Anglican Daily Fountain Devotional 7 May 2022
TOPIC: Sanctify The Lord!
- And who [is] he who will harm you if you become followers of what is good?
- But even if you should suffer for righteousness’ sake, [you are] blessed. “And do not be afraid of their threats, nor be troubled.”
- But sanctify the Lord God in your hearts, and always [be] ready to [give] a defense to everyone who asks you a reason for the hope that is in you, with meekness and fear;
- having a good conscience, that when they defame you as evildoers, those who revile your good conduct in Christ may be ashamed.
- For [it is] better, if it is the will of God, to suffer for doing good than for doing evil.

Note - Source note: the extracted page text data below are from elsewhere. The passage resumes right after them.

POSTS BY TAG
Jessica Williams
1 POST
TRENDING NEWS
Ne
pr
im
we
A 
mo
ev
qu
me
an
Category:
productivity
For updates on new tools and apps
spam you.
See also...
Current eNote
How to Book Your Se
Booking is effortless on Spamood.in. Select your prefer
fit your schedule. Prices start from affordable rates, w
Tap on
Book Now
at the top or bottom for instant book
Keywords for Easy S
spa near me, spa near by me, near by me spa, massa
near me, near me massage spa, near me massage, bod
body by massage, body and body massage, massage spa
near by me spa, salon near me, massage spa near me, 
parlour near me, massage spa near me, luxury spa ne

- For Christ also suffered once for sins, the just for the unjust, that He might bring us to God, being put to death in the flesh but made alive by the Spirit,
- by whom also He went and preached to the spirits in prison,
- who formerly were disobedient, when once the Divine longsuffering waited in the days of Noah, while [the] ark was being prepared, in which a few, that is, eight souls, were saved through water.

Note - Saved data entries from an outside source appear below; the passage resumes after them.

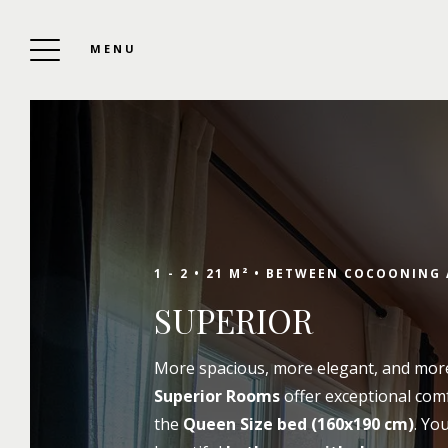
MENU
SOUTH SHORE HOTEL
To Book
1 - 2 •
21 M² •
BETWEEN COCOONING 
SUPERIOR
Enjoy your stay at the best price by booking
More spacious, more elegant, and mor
directly, by phone, by email, or via the
Superior Rooms
offer exceptional com
contact form. If you would like additional
the
Queen Size bed (160x190 cm)
. Yo
information about our 3-star services, room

- There is also an antitype which now saves us — baptism (not the removal of the filth of the flesh, but the answer of a good conscience toward God), through the resurrection of Jesus Christ,
- who has gone into heaven and is at the right hand of God, angels and authorities and powers having been made subject to Him.
Anglican Daily Fountain Devotional 7 May 2022 STUDY
Read verse 15 of our text in different translations to get a better understanding of what it means to “sanctify the Lord in your hearts.” In this context, it could mean to praise or worship or honour the Lord or give Him a prime place in our hearts. Serving God in this way obviously means living a life of righteousness.
This is often evident through good works and good conduct. But such righteous living may bring suffering, threats, and the like from powers that be. Should this happen, verses 14 and 17 show that it is better to suffer for doing good than for doing evil. Christ also suffered to save us, and He bore it gladly (verse 18).
Having won the victory, He received a name that is above every other name, and all authorities in heaven and on earth and everywhere else are under Him (verse 22; Philippians 2:9-11).
If we suffer for His sake, we should also reign with Him (2 Timothy 2:11-12). As we sanctify the Lord in our hearts, people may raise several questions about our righteous lifestyles and hope in Christ (verse 15). We should respond to such questions calmly and without any shame (Romans 1:16). Like Paul during his defence before King Agrippa, we could even use such opportunities for evangelism (Acts 26:28-29).
PRAYER: Lord, I present myself afresh to You, as a living sacrifice, holy and acceptable (Romans 12: 1-2).